One of the biggest advantages of utilizing BigQuery for analytics instead of using a third-party off-the-shelf analytics tool (such as Google Analytics, Mixpanel, Localytics, etc.) is the ability to join multiple data sources. For example: joining analytic events coming from your mobile app with user data stored in your MySQL database. This allows you to answer deeper questions like “Which of my customers are spending the most per order?” or “What user behavior do site visitors exhibit before making their first purchase?”
We will begin with a high-level overview and then lean toward the technical side, since this is a topic of somewhat technical complexity.
At a glance, this article covers:
- Why companies replicate their MySQL databases to Google BigQuery
- The different approaches for MySQL replication
- A detailed real-world example implementation of MySQL to Google BigQuery replication
- Common pitfalls to avoid when building your replication solution
Why replicate MySQL to Google BigQuery?
It’s very common these days to have multiple replicas of your data in several different types of data stores. That’s because different parts of your application or business use data in different ways. By replicating your data to multiple data stores, each optimized for a different use case, you are able to optimize the performance of your system.
Perhaps the most common and straightforward example is read-replicas for your transactional database. Many applications also store their transactional data in ElasticSearch, for example, to enjoy search speed and the rich features of ElasticSearch. Others store the raw data in S3 for backup, or Memcached for caching, etc.
Back to our use case, data teams tend to replicate their MySQL data to BigQuery for three main reasons:
- Joining multiple data sources - The main motivation to move to BigQuery is to be able to join and intersect multiple data sources. For example, joining billing data and customer service data with user behavior data. This kind of analysis allows you to ask questions such as: “Which features lead to higher retention rates and more conversions to paid plans?”, or “What user behaviors increase churn?”, and to perform predictions such as: “Which users are likely to become paying customers?”

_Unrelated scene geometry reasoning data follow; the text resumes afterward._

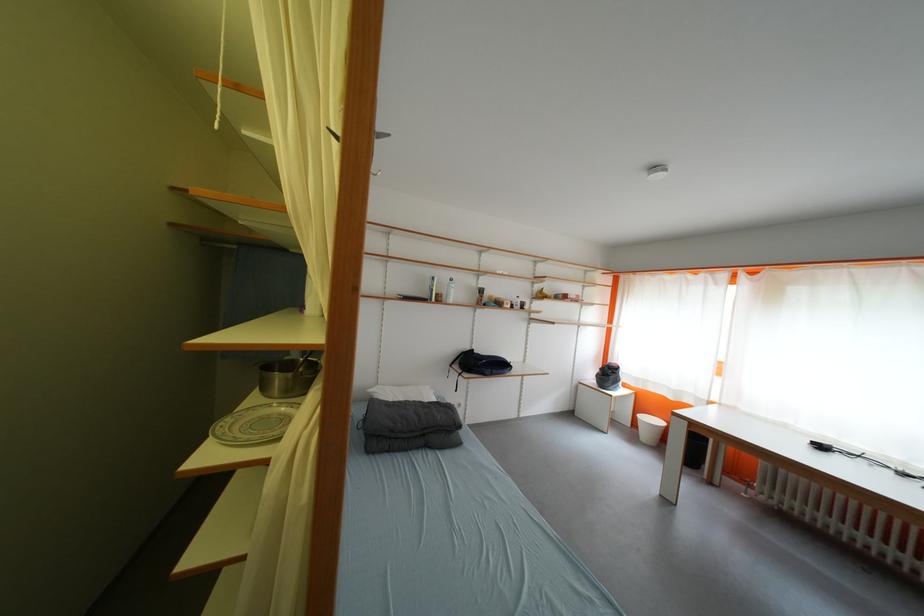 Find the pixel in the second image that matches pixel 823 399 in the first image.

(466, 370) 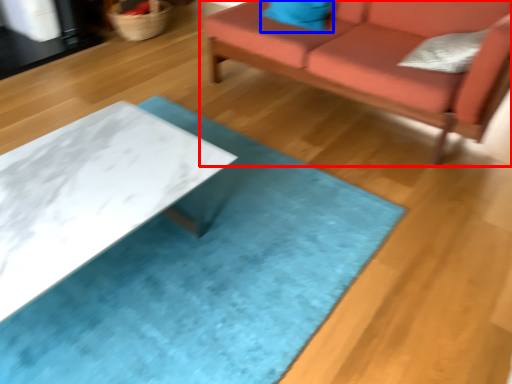 Question: Which object appears closest to the camera in this image, studio couch (highlighted by a red box) or pillow (highlighted by a blue box)?

Choices:
 (A) studio couch
 (B) pillow

Answer: (A)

- Analytical queries performance - While MySQL is optimized for Online Transaction Processing (OLTP) workloads, BigQuery is geared towards aggregating and analyzing large amounts of data by taking advantage of its columnar data store and massive parallel processing architecture. These kinds of analytical queries tend to perform very poorly in MySQL, and risk overloading and blocking your operational transactional database. By replicating MySQL to Google BigQuery, developers are able to improve their analytical query speed by many orders of magnitude. In addition, separating the operational database from the analytical database also means that analytical queries will never affect the performance of the production database.
- Near real-time access - Another key advantage of replicating MySQL production data into BigQuery is the near-real time aspect of it. By using the Google BigQuery streaming API, new data that’s written to the binary log in MySQL typically will be available for querying in BigQuery within several minutes. This is great for enabling data analysis on BigQuery data in virtually real time.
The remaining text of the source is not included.